Caitlin Park (pictured, top) took to the stage looking delightful in a pretty dress and thick-rimmed glasses, and set about delivering songs from Milk Annual, the album she was there to launch. With one foot firmly in folk, the other in electronica, her songs were are intricately and beautifully pieced together using a loop pedal, an acoustic guitar, samples, snippets of dialogue and a drummer. Managing to remain interesting yet accessible to a live audience is a hard thing to achieve, yet her brand of folk with whispers of electronica was mesmerising from first song to last. Importantly, she was able to layer her songs while retaining a lo-fi quality. There was nothing messy, nothing superfluous here. Would You Let Me Back In was a fine example of this and also showed just what a good lyricist she is, while Baby Teeth proved that she also has the ability to deliver a catchy vocal hook or two.

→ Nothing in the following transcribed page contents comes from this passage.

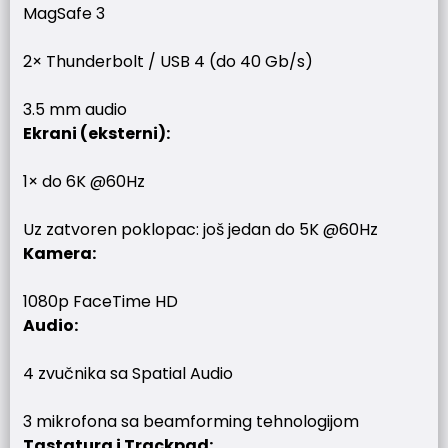
MagSafe 3
2× Thunderbolt / USB 4 (do 40 Gb/s)
3.5 mm audio
Ekrani (eksterni):
1× do 6K @60Hz
Uz zatvoren poklopac: još jedan do 5K @60Hz
Kamera:
1080p FaceTime HD
Audio:
4 zvučnika sa Spatial Audio
3 mikrofona sa beamforming tehnologijom
Tastatura i Trackpad: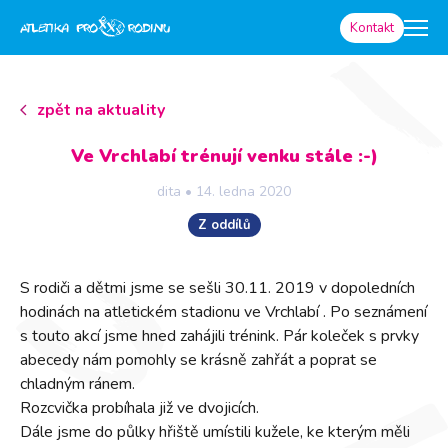
Kontakt
zpět na aktuality
Ve Vrchlabí trénují venku stále :-)
dita
•
14. ledna 2020
Z oddílů
S rodiči a dětmi jsme se sešli 30.11. 2019 v dopoledních
hodinách na atletickém stadionu ve Vrchlabí . Po seznámení
s touto akcí jsme hned zahájili trénink. Pár koleček s prvky
abecedy nám pomohly se krásně zahřát a poprat se
chladným ránem.
Rozcvička probíhala již ve dvojicích.
Dále jsme do půlky hřiště umístili kužele, ke kterým měli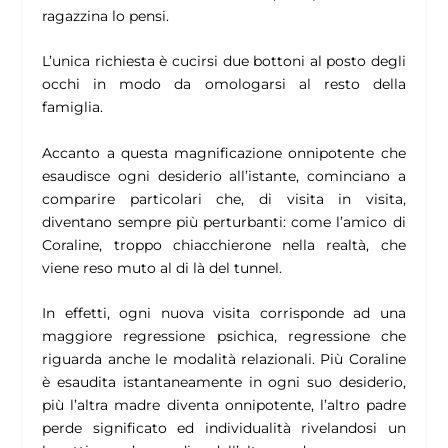
ragazzina lo pensi.
L’unica richiesta è cucirsi due bottoni al posto degli
occhi in modo da omologarsi al resto della
famiglia.
Accanto a questa magnificazione onnipotente che
esaudisce ogni desiderio all’istante, cominciano a
comparire particolari che, di visita in visita,
diventano sempre più perturbanti: come l’amico di
Coraline, troppo chiacchierone nella realtà, che
viene reso muto al di là del tunnel.
In effetti, ogni nuova visita corrisponde ad una
maggiore regressione psichica, regressione che
riguarda anche le modalità relazionali. Più Coraline
è esaudita istantaneamente in ogni suo desiderio,
più l’altra madre diventa onnipotente, l’altro padre
perde significato ed individualità rivelandosi un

While measured and intelligent, there was also an impish edge to her, which was best illustrated by the decision to throw in a cover of The Fresh Prince Of Bel Air theme tune. To take such an awesome, stupid song and to slow it right down and re-contextualise in a kind of Americana folk direction was impressive indeed and brought a big reaction from the busy room. Understated, nuanced and utterly captivating, Caitlin Park's music offers something different to anything else on the Sydney scene at the moment. Simply, she is a breath of fresh air.